I come up behind a couple, walking around the room, who have stopped and are discussing something impassioned loudly. They say to one another, ‘where is the art? This isn’t art. It’s all shit and fucking boring.’ It takes me a moment to recalibrate away from my excitement for the showcase into attempting to see what they might be experiencing. I lull myself into an empathic gaze and my first thought is: it’s an aesthetic issue based on technology accessible to us in our contemporary culture. I think about their conversation, rephrasing it in my mind with more truthful sentiments to what I believe they are getting at: ‘I could achieve this’ or ‘I take photos like this all the time.’ 

The age of technology, blah blah, has put a camera in all our hands, and feigned moments–as they appear to us–are becoming more-and-more ​​popularised on social media; something I can only describe now as having a neo-post-punk vibe. I think there’s probably many people surrounding me that are less brave to say they agree with these folk who are very loudly tearing at the collection and MoMA more broadly. But something I feel what they miss is an ongoing temperament to the photographs that, although separated by decades of experimentation, isn’t able to be mimicked. However many people will try, as they still do to this day, the consistent quality and ambition Tillmans showcases here, can’t be matched. His attention to intimacy via placing importance behind the eyes, arses, or pits of those captured is felt in texture and temperament; unparalleled.

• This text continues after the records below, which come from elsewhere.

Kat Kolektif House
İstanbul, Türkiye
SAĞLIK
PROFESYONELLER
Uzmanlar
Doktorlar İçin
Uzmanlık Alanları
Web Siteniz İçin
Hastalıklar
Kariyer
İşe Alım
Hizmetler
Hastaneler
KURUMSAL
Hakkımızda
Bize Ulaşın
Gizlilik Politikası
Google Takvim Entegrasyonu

I use the youths' thoughts–on this not being art–against my own photographs on my phone as an example of how wrong they are, scrolling through my collection of images affirming internally that they are nowhere near the same calibre to what I’m witnessing in front of me. I’m tempted to ask for their highlights reel, to show me what they might think of theirs is better than his, but I restrain myself, becoming distracted by an image of Patti Smith next to a coming out story. Nothing really evokes quite the same sense of ambiguity and wonder as his selections do in front of me now, compared to my own collection, and I’ve lived these moments! 

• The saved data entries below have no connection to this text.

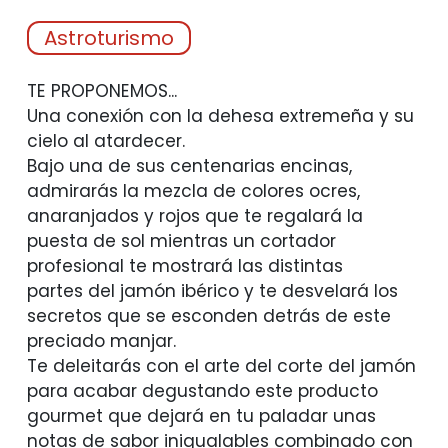
Astroturismo
TE PROPONEMOS...
Una conexión con la dehesa extremeña y su
cielo al atardecer.
Bajo una de sus centenarias encinas,
admirarás la mezcla de colores ocres,
anaranjados y rojos que te regalará la
puesta de sol mientras un cortador
profesional te mostrará las distintas
partes del jamón ibérico y te desvelará los
secretos que se esconden detrás de este
preciado manjar.
Te deleitarás con el arte del corte del jamón
para acabar degustando este producto
gourmet que dejará en tu paladar unas
notas de sabor inigualables combinado con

Tillmans always manages to place a universal human experience into the photos, even if that means sharpening his focus on various body parts as the central frame of inquisition. An example of this is seen in the 2000’s studies on a London Underground train, where he imaged travellers' armpits peeking out from their shirt sleeves and their hands gripping poles. Same for 2014, at a Black Lives Matter protest in New York, where he focused on the palms of protestors in beautiful detail. 

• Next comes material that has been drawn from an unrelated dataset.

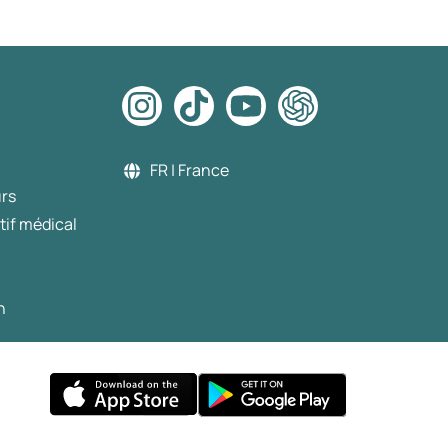
FR | France
urs
tif médical
n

Even when bodies aren’t immediately present, it’s not hard to imagine them far away. In his 2002 work Lights (Body), one of the few videos featured within the exhibition, Tillmans offers footage of a basement club’s strobing and swirling lights. You can never see or hear dancers, bartenders, or cruising men grunting at one another, but the glistening of these lights are felt to be refracting on those bodies. It’s as if the lights are some form of force field, a shield for the ostracised to be witnessed in fragmentary bursts when the light catches them. Most strikingly, in his 2014 photograph 17 Years’ Supply, Tillmans pictures a box filled with prescriptions for Didanosine and other medications used to treat HIV. It’s a poignant reminder that bodies–including the one belonging to Tillmans, who is HIV positive—are fragile things. 

He memorialises this where he can, across the 16 rooms, leaving you at the end of the exhibition with two large mirror sculptures – inviting you to place yourself into his frame.